START RECORDS PROVIDED

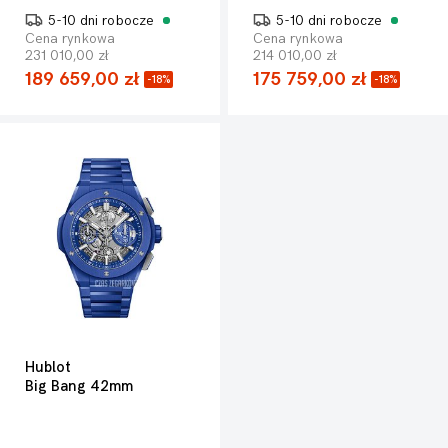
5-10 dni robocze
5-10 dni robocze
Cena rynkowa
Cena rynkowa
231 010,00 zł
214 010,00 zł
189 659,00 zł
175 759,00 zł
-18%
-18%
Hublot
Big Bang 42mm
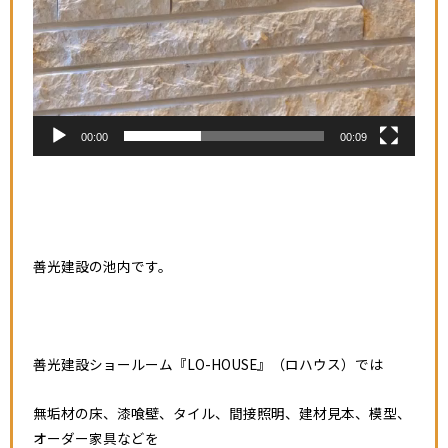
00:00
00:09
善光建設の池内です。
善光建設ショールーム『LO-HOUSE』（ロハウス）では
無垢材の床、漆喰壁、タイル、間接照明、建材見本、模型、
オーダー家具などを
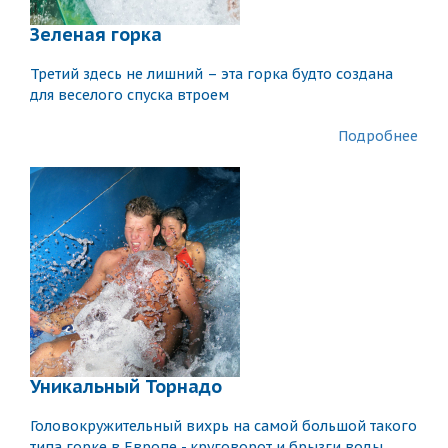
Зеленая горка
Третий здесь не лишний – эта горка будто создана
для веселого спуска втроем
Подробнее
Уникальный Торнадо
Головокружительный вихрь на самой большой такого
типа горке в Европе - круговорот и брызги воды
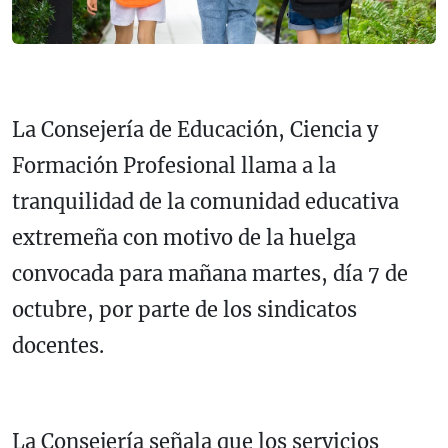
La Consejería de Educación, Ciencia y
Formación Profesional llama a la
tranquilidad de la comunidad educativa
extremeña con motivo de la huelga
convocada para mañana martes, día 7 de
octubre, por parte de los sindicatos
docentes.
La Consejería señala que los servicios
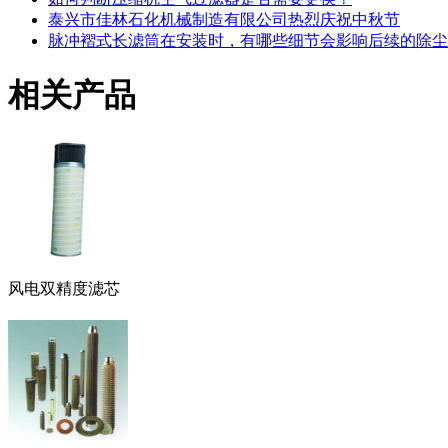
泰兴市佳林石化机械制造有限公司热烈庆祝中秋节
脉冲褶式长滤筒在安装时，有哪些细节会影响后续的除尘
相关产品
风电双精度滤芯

END RECORDS PROVIDED
START RECORDS PROVIDED

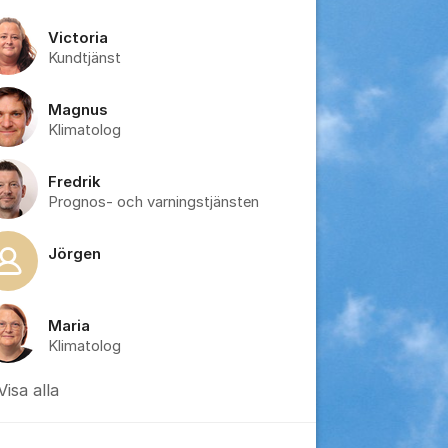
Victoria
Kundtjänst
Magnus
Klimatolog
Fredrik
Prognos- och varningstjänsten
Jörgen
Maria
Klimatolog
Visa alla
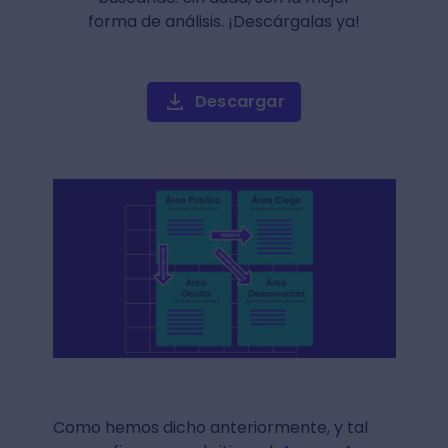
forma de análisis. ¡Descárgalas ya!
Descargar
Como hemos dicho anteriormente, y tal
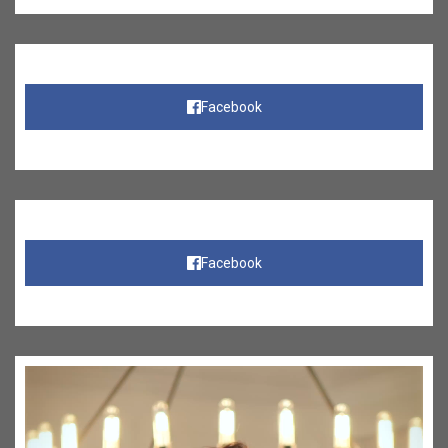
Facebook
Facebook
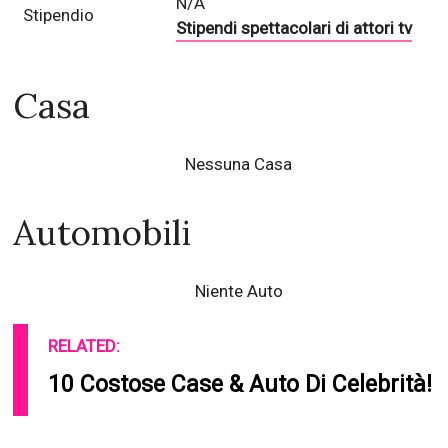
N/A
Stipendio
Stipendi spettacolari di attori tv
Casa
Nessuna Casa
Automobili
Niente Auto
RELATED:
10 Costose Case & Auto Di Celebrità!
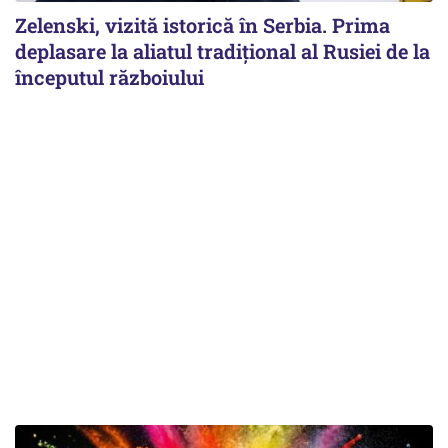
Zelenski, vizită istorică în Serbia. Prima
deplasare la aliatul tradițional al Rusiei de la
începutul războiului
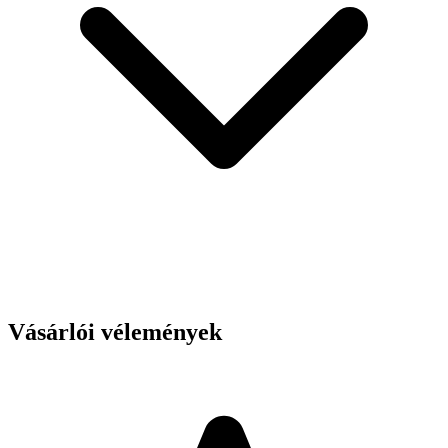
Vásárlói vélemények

END RECORDS PROVIDED
START RECORDS PROVIDED

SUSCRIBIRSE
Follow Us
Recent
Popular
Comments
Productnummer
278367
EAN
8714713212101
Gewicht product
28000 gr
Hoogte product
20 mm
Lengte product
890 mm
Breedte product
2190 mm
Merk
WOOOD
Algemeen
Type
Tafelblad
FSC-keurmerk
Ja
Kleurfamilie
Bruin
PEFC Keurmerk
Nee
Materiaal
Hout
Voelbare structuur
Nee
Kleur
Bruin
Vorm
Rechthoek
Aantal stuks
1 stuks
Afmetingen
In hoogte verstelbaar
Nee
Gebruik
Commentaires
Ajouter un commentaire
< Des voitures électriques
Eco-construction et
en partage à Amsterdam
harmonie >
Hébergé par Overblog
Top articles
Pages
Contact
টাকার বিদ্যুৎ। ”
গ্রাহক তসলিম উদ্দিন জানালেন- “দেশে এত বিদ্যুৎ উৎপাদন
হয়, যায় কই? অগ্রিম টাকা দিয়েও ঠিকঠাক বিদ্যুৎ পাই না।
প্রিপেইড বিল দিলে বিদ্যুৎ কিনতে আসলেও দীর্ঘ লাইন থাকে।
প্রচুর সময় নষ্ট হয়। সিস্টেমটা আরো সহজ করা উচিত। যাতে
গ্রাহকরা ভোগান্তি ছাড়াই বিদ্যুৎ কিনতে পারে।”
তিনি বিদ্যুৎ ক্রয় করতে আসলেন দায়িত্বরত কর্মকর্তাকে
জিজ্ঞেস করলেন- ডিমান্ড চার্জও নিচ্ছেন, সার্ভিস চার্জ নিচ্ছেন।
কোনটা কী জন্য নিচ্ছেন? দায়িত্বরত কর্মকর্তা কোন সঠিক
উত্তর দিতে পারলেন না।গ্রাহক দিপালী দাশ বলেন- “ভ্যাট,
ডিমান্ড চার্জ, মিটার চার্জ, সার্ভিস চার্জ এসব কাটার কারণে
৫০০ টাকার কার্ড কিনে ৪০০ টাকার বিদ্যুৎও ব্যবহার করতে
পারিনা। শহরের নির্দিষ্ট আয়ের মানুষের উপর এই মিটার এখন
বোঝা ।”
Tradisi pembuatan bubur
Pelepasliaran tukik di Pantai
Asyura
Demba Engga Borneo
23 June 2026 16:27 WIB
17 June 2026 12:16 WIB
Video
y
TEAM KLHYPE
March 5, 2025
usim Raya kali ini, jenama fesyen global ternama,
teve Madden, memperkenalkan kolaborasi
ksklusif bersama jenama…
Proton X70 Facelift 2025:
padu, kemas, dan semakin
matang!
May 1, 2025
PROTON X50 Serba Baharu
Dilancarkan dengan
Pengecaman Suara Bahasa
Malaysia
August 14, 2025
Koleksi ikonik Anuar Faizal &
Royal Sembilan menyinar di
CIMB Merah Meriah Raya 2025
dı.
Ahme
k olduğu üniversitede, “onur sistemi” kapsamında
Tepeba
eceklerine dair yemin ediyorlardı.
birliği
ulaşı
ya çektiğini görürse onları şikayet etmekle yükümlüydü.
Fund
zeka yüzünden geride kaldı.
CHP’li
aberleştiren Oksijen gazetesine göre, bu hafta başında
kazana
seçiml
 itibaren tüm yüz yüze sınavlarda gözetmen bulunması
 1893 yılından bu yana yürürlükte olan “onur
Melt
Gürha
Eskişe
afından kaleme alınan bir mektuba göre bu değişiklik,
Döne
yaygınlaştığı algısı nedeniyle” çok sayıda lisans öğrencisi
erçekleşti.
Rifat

END RECORDS PROVIDED

**TASK DESCRIPTION:**
Tally the lines in the records that hold the word "Raya". Give only the total.

**OUTPUT BELOW:**
2